[Start of section]
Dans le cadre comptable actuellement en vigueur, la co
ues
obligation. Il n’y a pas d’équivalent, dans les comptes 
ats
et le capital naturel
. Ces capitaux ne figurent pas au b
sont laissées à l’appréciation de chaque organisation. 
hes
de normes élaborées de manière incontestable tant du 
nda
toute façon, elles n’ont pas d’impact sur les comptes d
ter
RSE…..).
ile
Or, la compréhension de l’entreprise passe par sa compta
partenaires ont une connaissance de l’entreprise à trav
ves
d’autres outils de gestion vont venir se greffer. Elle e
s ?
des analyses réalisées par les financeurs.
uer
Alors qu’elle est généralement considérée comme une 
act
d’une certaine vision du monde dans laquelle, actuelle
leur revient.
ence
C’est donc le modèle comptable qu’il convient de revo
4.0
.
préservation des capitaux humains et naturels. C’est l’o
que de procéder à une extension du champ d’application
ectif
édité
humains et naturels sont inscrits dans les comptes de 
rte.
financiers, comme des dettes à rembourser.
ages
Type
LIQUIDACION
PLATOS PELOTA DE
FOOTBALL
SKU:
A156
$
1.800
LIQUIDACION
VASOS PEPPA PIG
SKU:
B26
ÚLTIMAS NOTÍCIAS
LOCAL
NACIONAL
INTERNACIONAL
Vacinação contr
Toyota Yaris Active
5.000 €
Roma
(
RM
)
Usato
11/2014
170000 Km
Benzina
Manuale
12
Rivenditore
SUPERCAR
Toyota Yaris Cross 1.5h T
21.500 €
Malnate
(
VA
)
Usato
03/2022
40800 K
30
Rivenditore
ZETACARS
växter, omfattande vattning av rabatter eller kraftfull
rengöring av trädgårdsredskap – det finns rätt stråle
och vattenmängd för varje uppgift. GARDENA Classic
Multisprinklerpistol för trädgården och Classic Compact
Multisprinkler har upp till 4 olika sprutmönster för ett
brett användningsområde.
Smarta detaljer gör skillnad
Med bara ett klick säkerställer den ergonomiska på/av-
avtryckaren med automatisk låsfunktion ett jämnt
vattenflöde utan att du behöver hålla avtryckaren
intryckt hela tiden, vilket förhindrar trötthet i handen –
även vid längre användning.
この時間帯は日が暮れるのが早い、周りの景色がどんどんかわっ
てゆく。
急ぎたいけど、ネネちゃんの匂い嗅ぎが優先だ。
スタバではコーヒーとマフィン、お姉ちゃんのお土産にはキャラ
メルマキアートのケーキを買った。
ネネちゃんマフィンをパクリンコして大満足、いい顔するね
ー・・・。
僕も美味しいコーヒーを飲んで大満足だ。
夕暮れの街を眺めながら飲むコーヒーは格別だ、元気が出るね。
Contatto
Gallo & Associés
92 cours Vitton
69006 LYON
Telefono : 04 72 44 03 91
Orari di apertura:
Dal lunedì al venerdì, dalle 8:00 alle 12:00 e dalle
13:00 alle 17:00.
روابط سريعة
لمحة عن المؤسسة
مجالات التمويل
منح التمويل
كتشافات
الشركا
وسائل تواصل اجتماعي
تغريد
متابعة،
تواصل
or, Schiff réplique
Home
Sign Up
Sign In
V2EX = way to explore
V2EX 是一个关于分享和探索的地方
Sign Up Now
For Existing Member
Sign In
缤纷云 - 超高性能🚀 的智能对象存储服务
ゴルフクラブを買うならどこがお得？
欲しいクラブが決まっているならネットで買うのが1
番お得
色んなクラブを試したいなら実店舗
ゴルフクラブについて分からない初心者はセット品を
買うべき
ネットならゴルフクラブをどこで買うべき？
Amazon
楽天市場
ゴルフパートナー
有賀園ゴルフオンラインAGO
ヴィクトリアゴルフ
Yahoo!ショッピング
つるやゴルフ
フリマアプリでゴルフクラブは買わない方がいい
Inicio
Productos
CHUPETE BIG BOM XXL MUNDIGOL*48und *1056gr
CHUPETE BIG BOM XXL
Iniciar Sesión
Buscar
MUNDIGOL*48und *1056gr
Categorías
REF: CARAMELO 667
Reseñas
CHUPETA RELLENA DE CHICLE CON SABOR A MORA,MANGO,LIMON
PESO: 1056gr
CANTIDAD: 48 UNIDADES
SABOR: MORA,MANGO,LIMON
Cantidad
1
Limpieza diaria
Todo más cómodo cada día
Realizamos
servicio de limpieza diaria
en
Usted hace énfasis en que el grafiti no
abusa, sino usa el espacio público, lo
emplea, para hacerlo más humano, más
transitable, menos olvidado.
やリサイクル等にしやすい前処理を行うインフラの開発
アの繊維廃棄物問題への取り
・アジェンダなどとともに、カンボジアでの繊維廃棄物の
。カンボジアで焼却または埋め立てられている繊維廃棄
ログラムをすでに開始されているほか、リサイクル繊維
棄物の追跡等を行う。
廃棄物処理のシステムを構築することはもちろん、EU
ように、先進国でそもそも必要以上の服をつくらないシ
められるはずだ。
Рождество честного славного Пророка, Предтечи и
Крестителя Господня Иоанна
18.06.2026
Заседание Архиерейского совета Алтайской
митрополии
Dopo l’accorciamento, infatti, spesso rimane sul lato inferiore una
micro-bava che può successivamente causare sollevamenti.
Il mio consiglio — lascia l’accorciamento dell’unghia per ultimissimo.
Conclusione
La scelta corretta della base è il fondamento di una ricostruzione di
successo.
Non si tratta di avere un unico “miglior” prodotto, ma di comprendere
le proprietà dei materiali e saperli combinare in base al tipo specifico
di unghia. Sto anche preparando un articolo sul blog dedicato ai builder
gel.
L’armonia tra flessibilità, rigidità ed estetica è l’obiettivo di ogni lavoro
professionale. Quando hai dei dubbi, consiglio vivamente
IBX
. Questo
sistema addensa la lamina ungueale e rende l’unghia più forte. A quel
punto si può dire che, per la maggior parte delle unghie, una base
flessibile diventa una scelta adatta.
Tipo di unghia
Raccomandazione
[End of section]
What this task involves:
Would you print each line of the material exactly?

Exercise output:
Dans le cadre comptable actuellement en vigueur, la co
ues
obligation. Il n’y a pas d’équivalent, dans les comptes 
ats
et le capital naturel
. Ces capitaux ne figurent pas au b
sont laissées à l’appréciation de chaque organisation. 
hes
de normes élaborées de manière incontestable tant du 
nda
toute façon, elles n’ont pas d’impact sur les comptes d
ter
RSE…..).
ile
Or, la compréhension de l’entreprise passe par sa compta
partenaires ont une connaissance de l’entreprise à trav
ves
d’autres outils de gestion vont venir se greffer. Elle e
s ?
des analyses réalisées par les financeurs.
uer
Alors qu’elle est généralement considérée comme une 
act
d’une certaine vision du monde dans laquelle, actuelle
leur revient.
ence
C’est donc le modèle comptable qu’il convient de revo
4.0
.
préservation des capitaux humains et naturels. C’est l’o
que de procéder à une extension du champ d’application
ectif
édité
humains et naturels sont inscrits dans les comptes de 
rte.
financiers, comme des dettes à rembourser.
ages
Type
LIQUIDACION
PLATOS PELOTA DE
FOOTBALL
SKU:
A156
$
1.800
LIQUIDACION
VASOS PEPPA PIG
SKU:
B26
ÚLTIMAS NOTÍCIAS
LOCAL
NACIONAL
INTERNACIONAL
Vacinação contr
Toyota Yaris Active
5.000 €
Roma
(
RM
)
Usato
11/2014
170000 Km
Benzina
Manuale
12
Rivenditore
SUPERCAR
Toyota Yaris Cross 1.5h T
21.500 €
Malnate
(
VA
)
Usato
03/2022
40800 K
30
Rivenditore
ZETACARS
växter, omfattande vattning av rabatter eller kraftfull
rengöring av trädgårdsredskap – det finns rätt stråle
och vattenmängd för varje uppgift. GARDENA Classic
Multisprinklerpistol för trädgården och Classic Compact
Multisprinkler har upp till 4 olika sprutmönster för ett
brett användningsområde.
Smarta detaljer gör skillnad
Med bara ett klick säkerställer den ergonomiska på/av-
avtryckaren med automatisk låsfunktion ett jämnt
vattenflöde utan att du behöver hålla avtryckaren
intryckt hela tiden, vilket förhindrar trötthet i handen –
även vid längre användning.
この時間帯は日が暮れるのが早い、周りの景色がどんどんかわっ
てゆく。
急ぎたいけど、ネネちゃんの匂い嗅ぎが優先だ。
スタバではコーヒーとマフィン、お姉ちゃんのお土産にはキャラ
メルマキアートのケーキを買った。
ネネちゃんマフィンをパクリンコして大満足、いい顔するね
ー・・・。
僕も美味しいコーヒーを飲んで大満足だ。
夕暮れの街を眺めながら飲むコーヒーは格別だ、元気が出るね。
Contatto
Gallo & Associés
92 cours Vitton
69006 LYON
Telefono : 04 72 44 03 91
Orari di apertura:
Dal lunedì al venerdì, dalle 8:00 alle 12:00 e dalle
13:00 alle 17:00.
روابط سريعة
لمحة عن المؤسسة
مجالات التمويل
منح التمويل
كتشافات
الشركا
وسائل تواصل اجتماعي
تغريد
متابعة،
تواصل
or, Schiff réplique
Home
Sign Up
Sign In
V2EX = way to explore
V2EX 是一个关于分享和探索的地方
Sign Up Now
For Existing Member
Sign In
缤纷云 - 超高性能🚀 的智能对象存储服务
ゴルフクラブを買うならどこがお得？
欲しいクラブが決まっているならネットで買うのが1
番お得
色んなクラブを試したいなら実店舗
ゴルフクラブについて分からない初心者はセット品を
買うべき
ネットならゴルフクラブをどこで買うべき？
Amazon
楽天市場
ゴルフパートナー
有賀園ゴルフオンラインAGO
ヴィクトリアゴルフ
Yahoo!ショッピング
つるやゴルフ
フリマアプリでゴルフクラブは買わない方がいい
Inicio
Productos
CHUPETE BIG BOM XXL MUNDIGOL*48und *1056gr
CHUPETE BIG BOM XXL
Iniciar Sesión
Buscar
MUNDIGOL*48und *1056gr
Categorías
REF: CARAMELO 667
Reseñas
CHUPETA RELLENA DE CHICLE CON SABOR A MORA,MANGO,LIMON
PESO: 1056gr
CANTIDAD: 48 UNIDADES
SABOR: MORA,MANGO,LIMON
Cantidad
1
Limpieza diaria
Todo más cómodo cada día
Realizamos
servicio de limpieza diaria
en
Usted hace énfasis en que el grafiti no
abusa, sino usa el espacio público, lo
emplea, para hacerlo más humano, más
transitable, menos olvidado.
やリサイクル等にしやすい前処理を行うインフラの開発
アの繊維廃棄物問題への取り
・アジェンダなどとともに、カンボジアでの繊維廃棄物の
。カンボジアで焼却または埋め立てられている繊維廃棄
ログラムをすでに開始されているほか、リサイクル繊維
棄物の追跡等を行う。
廃棄物処理のシステムを構築することはもちろん、EU
ように、先進国でそもそも必要以上の服をつくらないシ
められるはずだ。
Рождество честного славного Пророка, Предтечи и
Крестителя Господня Иоанна
18.06.2026
Заседание Архиерейского совета Алтайской
митрополии
Dopo l’accorciamento, infatti, spesso rimane sul lato inferiore una
micro-bava che può successivamente causare sollevamenti.
Il mio consiglio — lascia l’accorciamento dell’unghia per ultimissimo.
Conclusione
La scelta corretta della base è il fondamento di una ricostruzione di
successo.
Non si tratta di avere un unico “miglior” prodotto, ma di comprendere
le proprietà dei materiali e saperli combinare in base al tipo specifico
di unghia. Sto anche preparando un articolo sul blog dedicato ai builder
gel.
L’armonia tra flessibilità, rigidità ed estetica è l’obiettivo di ogni lavoro
professionale. Quando hai dei dubbi, consiglio vivamente
IBX
. Questo
sistema addensa la lamina ungueale e rende l’unghia più forte. A quel
punto si può dire che, per la maggior parte delle unghie, una base
flessibile diventa una scelta adatta.
Tipo di unghia
Raccomandazione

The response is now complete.